MicroRNA‑122 acts as tumor suppressor by targeting TRIM29 and blocking the activity of PI3K/AKT signaling in nasopharyngeal carcinoma in vitro.

Nasopharyngeal carcinoma (NPC) is endemic in the southern provinces of China and Southeast Asia. It has been reported that microRNA‑122 (miR‑122) and tripartite motif‑containing protein 29 (TRIM29) serve important roles in many types of tumor. The present study aimed to evaluate the expression of miR‑122 and TRIM29, and their clinical significance in NPC, and to examine the associated molecular mechanisms. It was observed that low expression of miR‑122 and high expression of TRIM29 led to a low overall survival rate in patients with NPC, which was associated with tumor‑node‑metastasis (TNM) stage and distant metastasis of NPC. Low expression of miR‑122 was correlated reciprocally with high expression of TRIM29 in NPC tissues, and the two were aggravated by radiation treatment in NPC cell lines. Through Cell Counting kit‑8 and Transwell assays, miR‑122 was demonstrated to be able to inhibit the proliferation, migration and invasion of NPC cells.
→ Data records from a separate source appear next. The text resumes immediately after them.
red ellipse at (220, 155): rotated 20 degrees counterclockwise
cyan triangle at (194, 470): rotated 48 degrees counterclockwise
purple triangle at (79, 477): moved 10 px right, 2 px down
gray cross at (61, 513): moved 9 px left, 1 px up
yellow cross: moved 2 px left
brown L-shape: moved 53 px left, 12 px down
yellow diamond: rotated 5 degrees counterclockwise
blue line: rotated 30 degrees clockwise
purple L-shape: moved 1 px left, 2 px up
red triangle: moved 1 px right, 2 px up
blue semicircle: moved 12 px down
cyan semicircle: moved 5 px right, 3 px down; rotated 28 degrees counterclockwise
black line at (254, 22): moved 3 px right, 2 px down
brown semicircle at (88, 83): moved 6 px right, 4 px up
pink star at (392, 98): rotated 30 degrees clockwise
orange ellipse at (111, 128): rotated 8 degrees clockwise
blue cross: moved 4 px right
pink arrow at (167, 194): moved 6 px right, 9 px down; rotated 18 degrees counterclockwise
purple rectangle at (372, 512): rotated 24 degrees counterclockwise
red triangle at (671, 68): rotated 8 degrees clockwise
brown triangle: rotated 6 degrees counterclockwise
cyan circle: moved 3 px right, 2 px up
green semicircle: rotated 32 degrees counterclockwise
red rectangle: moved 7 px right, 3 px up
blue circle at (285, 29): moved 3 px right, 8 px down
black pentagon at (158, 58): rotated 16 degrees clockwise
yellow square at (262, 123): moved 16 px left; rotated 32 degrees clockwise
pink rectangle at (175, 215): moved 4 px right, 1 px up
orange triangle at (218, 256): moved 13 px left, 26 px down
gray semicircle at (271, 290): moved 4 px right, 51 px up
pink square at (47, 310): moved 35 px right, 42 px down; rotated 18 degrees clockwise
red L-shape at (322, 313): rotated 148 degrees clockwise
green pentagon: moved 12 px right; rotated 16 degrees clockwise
Through reverse transcription‑quantitative polymerase chain reaction (RT‑qPCR) and western blot analyses, the expression of metastasis‑associated genes, including E‑cadherin, metastatic tumor antigen 1, matrix metalloproteinase‑2 and metalloproteinase inhibitor 2 were demonstrated to be regulated by miR‑122 in NPC cells. Additionally, through a luciferase assay, RT‑qPCR and western blot analysis, it was demonstrated that TRIM29 may be a direct target of miR‑122. In addition, it was noted that miR‑122 decreased the expression of phosphorylated (p) phosphatidylinositol 3‑kinase (PI3K) and p‑RAC‑α serine/threonine‑protein kinase (AKT). Collectively, the results of the present study demonstrated that miR‑122 may exert its tumor suppressive role by targeting TRIM29 and inhibiting the activity of PI3K/AKT signaling. It was indicated that miR‑122 and TRIM29 may be developed as biomarkers of NPC, and possible molecular targets for the prevention of metastasis in patients with NPC.